An article in the Star Tribune highlights the role of the Nonprofit Assistance Fund among Minnesota’s nonprofits. The specific case it references is the first million-dollar loan made by the Nonprofit Assistance Fund (NAF). The loan was made to help the Aliveness Project move to a space more conducive to their HIV/AIDS program.

NAF is a community development financial institution (CDFI) led by Kate Barr, one of NPQ’s favorite authors on nonprofit financial dynamics. CDFIs provide not just loans but financial advice, and there are around 400 of them in the United States. Barr is well suited to leadership of a CDFI, having had 20 years of experience as a banker at Riverside Bank before she joined NAF.

Over the last ten years, NAF has raised $19 million in capital from individuals, foundations, and banks to make grants or long-term loans to nonprofits at good rates and with flexible terms. Participation in the fund helps the banks to meet their Community Reinvestment Act obligations and serve organizations that might otherwise fall outside of their loan guidelines.

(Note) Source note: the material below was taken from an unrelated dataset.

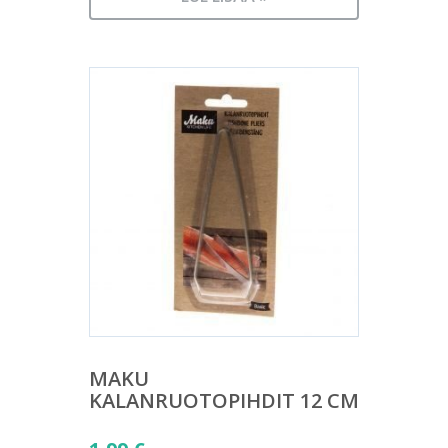
MAKU
KALANRUOTOPIHDIT 12 CM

Ron Zweber, a senior vice president at St. Paul-based Bremer Bank, said, “NAF bridges the space between the nonprofit and banking sectors. Not all nonprofit organizations will meet bank loan underwriting criteria. NAF has historically been a direct lender to these organizations. And NAF’s ability to provide technical assistance, training and coaching [also] is very important.’’ And Barr says, “In fairness, bankers today can’t make these kinds of [small] loans. There are so many regulations. And they can’t get the loan-to-value ratio [they need to secure the mortgage].’’

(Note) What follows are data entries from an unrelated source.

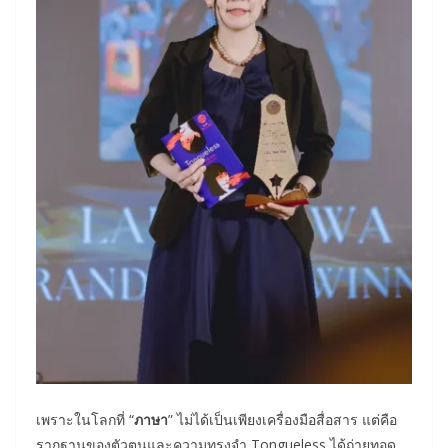
เพราะในโลกที่ “
ภาษา
” ไม่ได้เป็นเพียงเครื่องมือสื่อสาร แต่คือ
รากฐานของตัวตนและความทรงจำ Tongueless ได้ถ่ายทอด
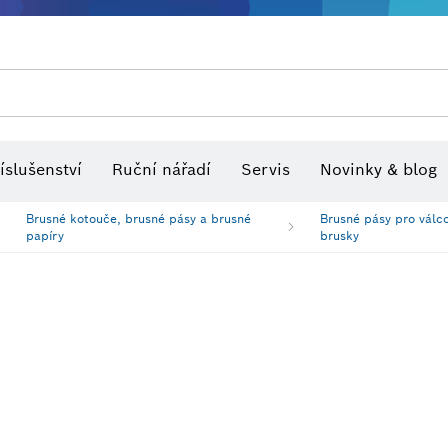
Optické nivelační přístroje
íslušenství
Ruční nářadí
Servis
Novinky & blog
Brusné kotouče, brusné pásy a brusné
Brusné pásy pro válc
papíry
brusky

CDFIs are certified by the CDFI Fund of the U.S. Department of the Treasury. They have been among us for 20 years and were designed to increase economic activity in markets not fully served by traditional financial institutions.—Ruth McCambridge

  • Kate Little

    I am disappointed, taken aback by Barr’s comment “In fairness, bankers today can’t make these kinds of loans. There are so many regulations.” Has she forgotten why there are so many regulations? How about mortgage fraud? How about predatory lending? How about the near collapse of the financial system? How about the bank bailout by taxpayers? How about the foreclosure crisis still gripping many communities? How about the minority and elderly homeowners faced with foreclosures? How about the huge bonuses bankers and Wall Street took home? These regulations were a reaction to bank excesses – they did not come out of the blue. Banks could do much more to atone for their behavior resulting in the economic collapse. They could make loans instead of grants and still be seen as doing good by getting CRA credit. I don’t think we need to be fair to the bankers. I think the bankers need to be fair to the American people. Bring on the regulations.